My ex was the most normal, "regular guy" type you could meet. Looking back he was probably "too normal". He was diffident, considerate, not flash, polite, pleasant, educated, non-smoker, did not drink except on the very odd occasion, in fact precisely what I expect most of you on here would like to find in a person or future partner. People talk about red flags. Nonsense. You will see red flags, for sure, in the ordinary badly behaved, or the jerk, well in advance.
I would have run the other way had he displayed any freaky or flaky behaviour. We were well into marriage before it became slowly evident that something was amiss, something pretty awful.
Hi Hermes,
Wow - I could really relate with what you wrote above. Ever since I had a run in with a woman who was my therapist and is a N, I keep my eyes open for people who behave too nicely and or too normal or too perfect. It is important to listen not to what someone is saying but to what someone is
not saying....listen for the withholding. My ex N therapist was so withholding and always played games of smoke screens and mirrors. After three years of friendship and therapy I still have no idea who she was and or is but she sure did want me to cross the therapy boundaries and be her groupie or follower...not normal behavior but she could act soooooo normal...it was always so confusing yet she was so talented at the game I would even rationalize my confused feelings to her benefit.
After only our first three sessions of working together she invited me into her prayer ministry which was the first crossing of a boundary with her. The second came when she started doing social things with myself and her other clients. She would surround herself with clients and somehow make sure that she was the focus and center of attention. Then she started asking me to babysit. I noticed that I seemed be the only one of her clients who got the special invite to watch her son...I noted one day that my babysitting for her had the effect of making me feel more privileged or special than her other clients -- yuck!
She crossed boundaries all the time but her guise or excuse for crossing them was kindness...all in the name of love and fellowship she would say.

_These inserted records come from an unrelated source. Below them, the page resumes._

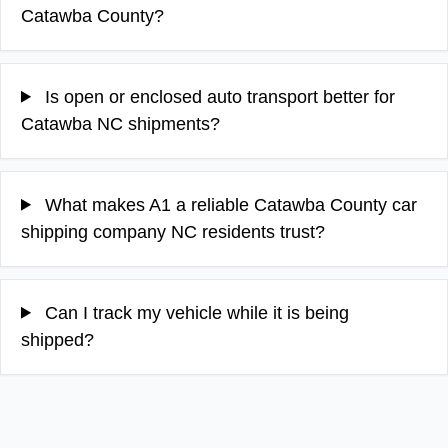
Catawba County?
Is open or enclosed auto transport better for
Catawba NC shipments?
What makes A1 a reliable Catawba County car
shipping company NC residents trust?
Can I track my vehicle while it is being
shipped?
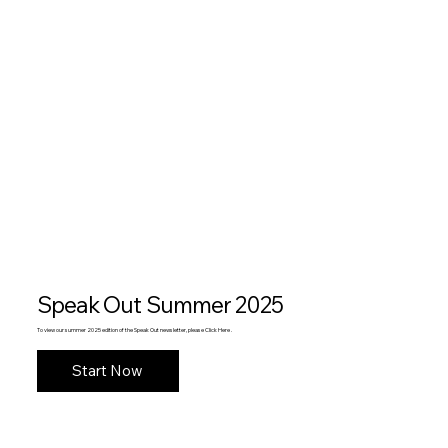
Speak Out Summer 2025
To view our summer 2025 edition of the Speak Out newsletter, please Click Here .
Start Now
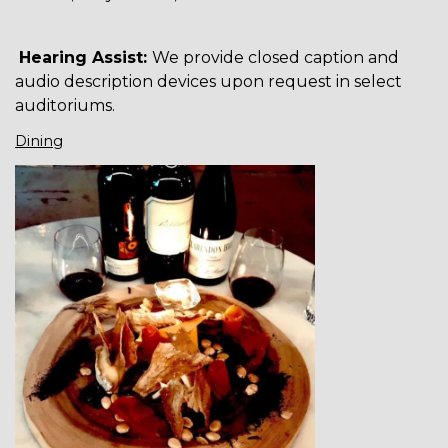
Hearing Assist:
We provide closed caption and
audio description devices upon request in select
auditoriums.
Dining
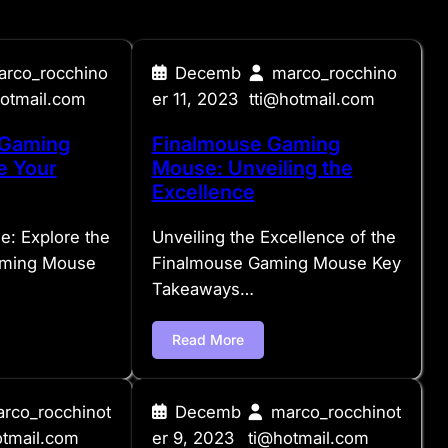
arco_rocchino
Decemb
marco_rocchino
hotmail.com
er 11, 2023
tti@hotmail.com
 Gaming
Finalmouse Gaming
e Your
Mouse: Unveiling the
Excellence
e: Explore the
Unveiling the Excellence of the
aming Mouse
Finalmouse Gaming Mouse Key
Takeaways…
Read More
rco_rocchinot
Decemb
marco_rocchinot
otmail.com
er 9, 2023
ti@hotmail.com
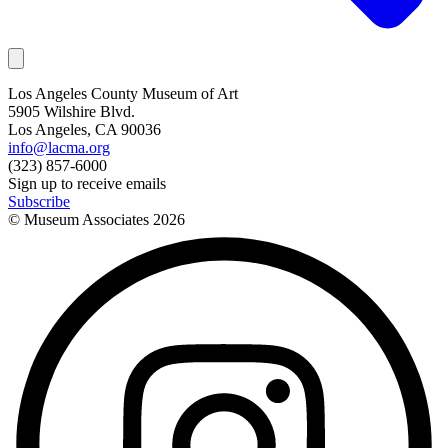
Los Angeles County Museum of Art
5905 Wilshire Blvd.
Los Angeles, CA 90036
info@lacma.org
(323) 857-6000
Sign up to receive emails
Subscribe
© Museum Associates
2026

She was also emotionally shallow and extremely distrusting.
Here is an excerpt from the Dynamics of Evil (Leah recently posted here):
Such a person, by virtue of his olympian egotism, always regards others as inferior to himself. Everyone is a simpleton in his eyes. What helps afford him this illusion is that most people are unsuspecting and are unaware of the degree to which they are being taken advantage of, used and abused. This unawareness is not due to a general lack of intelligence in people, but to their tendency to project their own range of normalcy onto others. Hence, their disinclination to suspect someone so profoundly depraved to be in their midst, carrying on an existence that is fundamentally and thoroughly alie. But the character disordered conveniently regard this trait as evidence of intellectual inferiority and will take a twisted delight in the knowledge that they have so many fooled.
But it is necessary to know well how to disguise this characteristic, and to be a great pretender and dissembler; and men are so simple, and so subject to present necessities, that he who seeks to deceive will always find someone who will allow himself to be deceived.14
When it is a question of evil, it is precisely the element of disguise that people tend to overlook. We are wont to assume that evil, character disorder, profound moral depravity, psychopathy, pathological narcissism, etc., are easy to detect and that such people can only intimidate and inspire fear upon a first encounter. But this is only the case with those not intelligent enough to disguise their depravity, like the common criminal. The most dangerous among us are those intelligent enough to appear as paragons of virtue.
This so describes my N saint therapist - her disguise and lack of respect for others boundaries.